The more you walk the better off you are. Getting around in Sri Lanka on your own steam is a bit of a challenge, but so is public transportation, a tuk tuk, even a private driver. So there's real meaning to the traditional adage "Avidepaya deha swati, which translates roughly as "walking legs are a thousand values."
Walking provides the fine-grained perspective I need for landscape studies, the focus of my Fulbright work here in Sri Lanka. Walking imbues you with the sights, smells, and sounds of unexpected places. Turns you make, sights you uncover by accident, the dual challenges of being lost and finding your way. Walking is hard work and it's lightness itself. Whatever you do here you sweat, no matter how still and quiet you stay. So you might as well sweat by wandering through unknown country. It reminds me of when we had small twins. Could we really take them camping all over northern California? It was just as hard to stay home, so why not?
It's about time I got back into the field and did some walking. We came back to Colombo for the Fulbright orientation. Three days of presentations by Sri Lanka's educated, activist elite, at least those chosen by the Fulbright as fit for our consumption, were followed by twenty hours of Sinhala lessons spread over several weeks. A couple of Saturdays at Moratuwa University, where I'm officially commissioned, rounded out our time here. There seemed to be something to do so we stayed. There was much to do and there was nothing to do. If frustration is a gift, as I feel it is, then I plucked and developed enough frustration to propel me through the next few months. What I'm after may not be answerable. Clues and cues may end up unfound and uncovered. But I must try.

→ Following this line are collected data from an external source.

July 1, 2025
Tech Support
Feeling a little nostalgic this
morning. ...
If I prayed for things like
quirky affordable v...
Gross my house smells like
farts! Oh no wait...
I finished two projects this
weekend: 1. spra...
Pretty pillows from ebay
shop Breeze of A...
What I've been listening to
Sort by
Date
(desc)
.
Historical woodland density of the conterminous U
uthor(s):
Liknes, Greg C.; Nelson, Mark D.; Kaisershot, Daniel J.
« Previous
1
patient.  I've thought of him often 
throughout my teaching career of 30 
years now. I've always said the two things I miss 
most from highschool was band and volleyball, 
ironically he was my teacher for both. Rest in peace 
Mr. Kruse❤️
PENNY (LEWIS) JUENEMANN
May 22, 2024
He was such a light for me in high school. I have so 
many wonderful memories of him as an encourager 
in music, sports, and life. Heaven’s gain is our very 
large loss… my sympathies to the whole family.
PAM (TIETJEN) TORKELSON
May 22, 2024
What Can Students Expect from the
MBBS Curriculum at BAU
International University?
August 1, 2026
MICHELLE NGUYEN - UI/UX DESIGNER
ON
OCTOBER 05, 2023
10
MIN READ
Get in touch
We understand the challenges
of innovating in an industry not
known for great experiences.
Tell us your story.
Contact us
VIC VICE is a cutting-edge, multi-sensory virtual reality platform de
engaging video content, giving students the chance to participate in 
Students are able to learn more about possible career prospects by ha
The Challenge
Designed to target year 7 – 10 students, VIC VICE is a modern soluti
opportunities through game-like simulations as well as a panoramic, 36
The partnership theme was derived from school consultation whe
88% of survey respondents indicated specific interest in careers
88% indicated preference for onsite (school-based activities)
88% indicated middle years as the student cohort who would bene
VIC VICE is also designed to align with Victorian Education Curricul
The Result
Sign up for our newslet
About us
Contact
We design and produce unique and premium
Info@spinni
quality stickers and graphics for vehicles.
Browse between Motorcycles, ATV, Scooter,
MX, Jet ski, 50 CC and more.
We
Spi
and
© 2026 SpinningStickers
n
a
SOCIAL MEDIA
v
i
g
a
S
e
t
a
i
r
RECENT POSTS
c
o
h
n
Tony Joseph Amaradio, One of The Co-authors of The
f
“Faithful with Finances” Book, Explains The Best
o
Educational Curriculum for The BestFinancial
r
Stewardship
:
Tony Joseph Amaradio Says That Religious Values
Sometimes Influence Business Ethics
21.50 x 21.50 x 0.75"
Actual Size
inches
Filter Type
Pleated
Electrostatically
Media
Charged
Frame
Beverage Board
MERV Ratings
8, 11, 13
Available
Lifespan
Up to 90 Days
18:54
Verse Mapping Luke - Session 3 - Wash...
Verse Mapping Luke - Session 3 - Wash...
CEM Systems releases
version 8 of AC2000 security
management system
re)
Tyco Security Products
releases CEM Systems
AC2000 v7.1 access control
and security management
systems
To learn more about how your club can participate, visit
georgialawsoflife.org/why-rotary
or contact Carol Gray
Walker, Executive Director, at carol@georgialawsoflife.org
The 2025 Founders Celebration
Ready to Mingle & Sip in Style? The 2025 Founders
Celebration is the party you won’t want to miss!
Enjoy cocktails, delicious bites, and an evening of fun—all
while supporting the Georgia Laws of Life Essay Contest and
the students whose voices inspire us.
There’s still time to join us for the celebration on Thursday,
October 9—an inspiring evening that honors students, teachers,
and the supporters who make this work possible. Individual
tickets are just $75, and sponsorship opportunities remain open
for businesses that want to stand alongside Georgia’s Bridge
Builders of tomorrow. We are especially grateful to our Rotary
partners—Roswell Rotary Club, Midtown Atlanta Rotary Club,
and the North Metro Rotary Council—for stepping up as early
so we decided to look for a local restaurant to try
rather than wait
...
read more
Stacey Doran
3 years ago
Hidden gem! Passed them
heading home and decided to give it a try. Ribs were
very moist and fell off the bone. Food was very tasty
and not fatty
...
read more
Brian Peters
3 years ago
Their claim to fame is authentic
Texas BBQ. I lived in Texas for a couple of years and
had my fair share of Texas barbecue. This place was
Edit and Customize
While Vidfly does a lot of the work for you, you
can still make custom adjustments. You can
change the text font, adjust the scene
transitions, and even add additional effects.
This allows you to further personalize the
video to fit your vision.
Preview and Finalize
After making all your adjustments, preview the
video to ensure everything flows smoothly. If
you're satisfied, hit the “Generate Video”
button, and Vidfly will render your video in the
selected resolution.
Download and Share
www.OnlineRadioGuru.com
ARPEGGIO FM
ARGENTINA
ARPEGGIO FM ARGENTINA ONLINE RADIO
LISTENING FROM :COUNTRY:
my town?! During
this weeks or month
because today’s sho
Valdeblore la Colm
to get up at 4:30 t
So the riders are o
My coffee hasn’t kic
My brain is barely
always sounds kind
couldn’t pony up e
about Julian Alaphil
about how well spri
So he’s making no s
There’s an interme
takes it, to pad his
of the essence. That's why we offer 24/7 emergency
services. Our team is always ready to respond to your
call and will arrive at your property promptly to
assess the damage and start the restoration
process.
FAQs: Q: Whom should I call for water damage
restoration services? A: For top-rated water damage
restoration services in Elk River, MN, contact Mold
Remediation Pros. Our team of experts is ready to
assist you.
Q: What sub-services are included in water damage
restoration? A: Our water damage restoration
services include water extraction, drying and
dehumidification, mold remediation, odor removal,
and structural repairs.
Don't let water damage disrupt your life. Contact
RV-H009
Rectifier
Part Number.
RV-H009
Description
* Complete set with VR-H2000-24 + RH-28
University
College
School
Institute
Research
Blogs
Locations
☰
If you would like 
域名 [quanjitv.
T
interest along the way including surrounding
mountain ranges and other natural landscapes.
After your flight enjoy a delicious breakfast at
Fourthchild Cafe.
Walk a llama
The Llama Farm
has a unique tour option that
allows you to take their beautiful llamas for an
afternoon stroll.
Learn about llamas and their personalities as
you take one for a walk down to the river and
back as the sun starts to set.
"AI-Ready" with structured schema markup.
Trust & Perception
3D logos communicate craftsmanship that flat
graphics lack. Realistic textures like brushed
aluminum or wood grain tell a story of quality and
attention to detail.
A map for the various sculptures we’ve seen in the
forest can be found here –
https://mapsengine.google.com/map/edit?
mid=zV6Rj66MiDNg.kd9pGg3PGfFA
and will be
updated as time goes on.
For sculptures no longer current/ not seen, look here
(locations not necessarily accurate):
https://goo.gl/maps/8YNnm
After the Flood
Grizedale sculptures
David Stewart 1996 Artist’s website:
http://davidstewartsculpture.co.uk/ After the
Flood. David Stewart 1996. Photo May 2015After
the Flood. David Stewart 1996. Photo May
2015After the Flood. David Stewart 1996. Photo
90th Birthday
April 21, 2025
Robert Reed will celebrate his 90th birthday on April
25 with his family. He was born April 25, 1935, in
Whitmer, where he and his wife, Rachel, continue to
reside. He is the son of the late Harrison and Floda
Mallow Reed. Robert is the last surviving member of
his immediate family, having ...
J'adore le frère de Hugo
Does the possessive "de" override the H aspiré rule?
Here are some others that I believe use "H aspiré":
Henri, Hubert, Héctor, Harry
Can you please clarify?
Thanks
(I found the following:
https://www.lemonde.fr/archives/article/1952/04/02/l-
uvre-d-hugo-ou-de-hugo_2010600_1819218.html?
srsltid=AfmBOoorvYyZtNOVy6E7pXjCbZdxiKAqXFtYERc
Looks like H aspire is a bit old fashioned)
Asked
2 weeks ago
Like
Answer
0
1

I made several visits to the library and archives at the National Museum, some more fruitful than others. Today for example, the first two books I requested were unavailable. A third book was proffered, but a mistake in the call number (theirs not mine) had the librarian querying, "Sinhala pulawande?" (Can you speak Sinhala?) as she handed me a bound book of pamphlets in Sinhala. The fourth book I asked for might have been available but I never got it. Instead the smiling librarian started bringing me bound volumes of the "Ceylon Literary Gazette" from the 1880s. Their crumbling pages were incised with the ramblings of bookworms that had eaten through hundreds of pages in an identical pattern. Worse, the print was so light--there was so little contrast between the fading light brown letters and the darkening yellow of the pages, that I had to use my phone's flashlight to make out what was written. A few articles on tanks called to me through pages effaced by rot. Literally they'd been rubbed clean by time. There was only a blur of embedded dust where living words once were. I left with my eyes stinging and faded. Nothing but time and towering clouds to restore my sight.
If the library has posed a conundrum how much more talking with colleagues and friends. I've written before about people's dozen truths about tanks. Everyone is eager to talk. What I'm looking for is the truths beneath the truths. I think I can only find them in the field where there's less talk.
A few days ago I told the driver who took me to the spectacular Kelaniya Vihara that we had spent days and weeks walking, walking through Vavuniya, Jaffna, and Batticaloa. Making his way through the smoky noisy screeching Colombo streets he smiled quietly and offered a quote from his grandfather, "Avidepaya deha swati." Walking legs are a thousand values.